66% of Cardiff parents have introduced a social media cut-off time for their teens


Cardiff-based Llanishen High School has released new research which addresses the top parental considerations when it comes to teenagers and their social media use.

This comes as part of the school’s move to empower parents to better support their children with social media, as it surveyed 339 parents across all year groups.

From managing screen time – with 66% of parents introducing a cut-off time for their children – to 58% saying that they had set up parental controls on their child’s social accounts, a large percentage of parents have already implemented some safeguarding measures. 

Yet 29% of parents still cited mental health as a top concern when it comes to their child’s social media use with 80% of parents believing that social media has a negative impact on mental health at least some of the time. 

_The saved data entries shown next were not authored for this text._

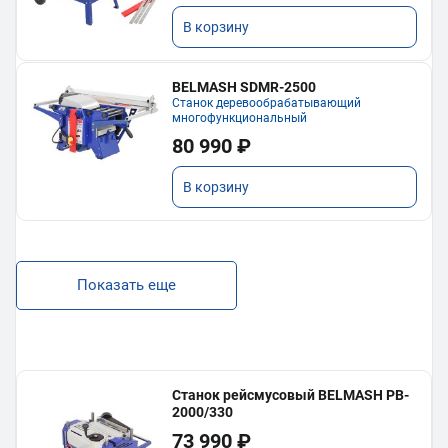
В корзину
BELMASH SDMR-2500
Станок деревообрабатывающий
многофункциональный
80 990 ₽
В корзину
Показать еще
Станок рейсмусовый BELMASH PB-
2000/330
73 990 ₽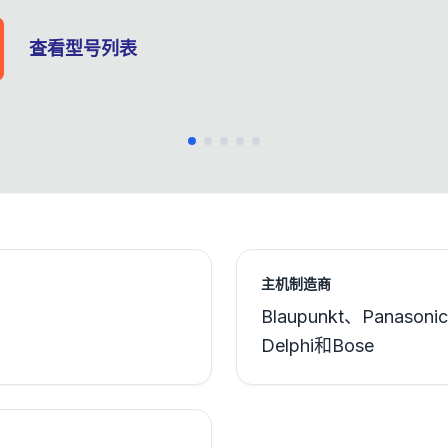
查看型号列表
主机制造商
Blaupunkt、Panasoni
Delphi和Bose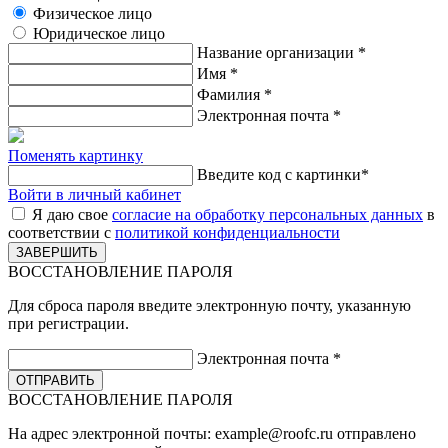
Физическое лицо
Юридическое лицо
Название организации
*
Имя
*
Фамилия
*
Электронная почта
*
Поменять картинку
Введите код с картинки
*
Войти в личный кабинет
Я даю свое
согласие на обработку персональных данных
в
соответствии с
политикой конфиденциальности
ВОССТАНОВЛЕНИЕ ПАРОЛЯ
Для сброса пароля введите электронную почту, указанную
при регистрации.
Электронная почта
*
ВОССТАНОВЛЕНИЕ ПАРОЛЯ
На адрес электронной почты:
example@roofc.ru
отправлено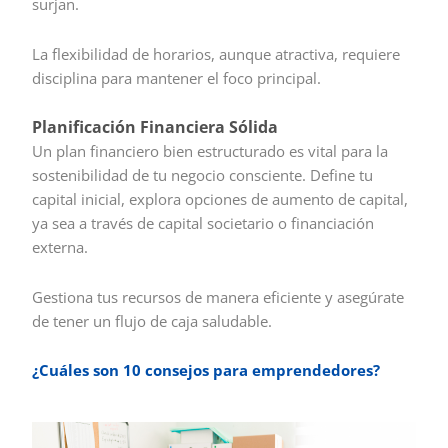
surjan.
La flexibilidad de horarios, aunque atractiva, requiere
disciplina para mantener el foco principal.
Planificación Financiera Sólida
Un plan financiero bien estructurado es vital para la
sostenibilidad de tu negocio consciente. Define tu
capital inicial, explora opciones de aumento de capital,
ya sea a través de capital societario o financiación
externa.
Gestiona tus recursos de manera eficiente y asegúrate
de tener un flujo de caja saludable.
¿Cuáles son 10 consejos para emprendedores?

Headteacher Mrs Sarah Parry said:

“For Gen Z and Gen Alpha, social media is second nature. It’s an everyday necessity for checking in with friends, keeping up appearances and staying in the loop with the latest trends. Yet, we know this has the potential to take a toll on their mental health, especially if it’s not used with intention or kindness. As their online world continues to grow and evolve, we believe it’s essential that parents and teachers equip themselves with the knowledge and tools necessary to ensure teenagers’ safety, well-being, and privacy online. 

“That’s why we surveyed Llanishen High School parents across all year groups to understand their biggest concerns – and the opportunities they see – when it comes to social media, as well as any challenges they may face. We had a staggering number of responses and we’ve taken all feedback on board as part of this guide to offer relevant advice and guidance.”

30% of parents felt that it was difficult to keep track of all the accounts now available, with 28% saying that their children didn’t want to engage in conversation about social media. Parents were keen to feel more knowledgeable about social media to help tackle these conversations head-on, with the report gaining positive feedback so far. 

Mrs Parry continued:

“Social media can be a minefield, especially as it’s not part of the every day for some parents. While it can bring its challenges, there are benefits too. It can help young people find and secure new opportunities, connect with like-minded communities, and more. The possibilities feel endless today if it’s used correctly. I want to be clear that this guide is not an attack on social media. On the contrary, knowledge is power, and we want to encourage our students, and their parents, to use social media as a force for good.”

Llanishen High School is a community-based school in the heart of Cardiff which has created a supportive, inclusive learning environment that nurtures individual growth and personal success.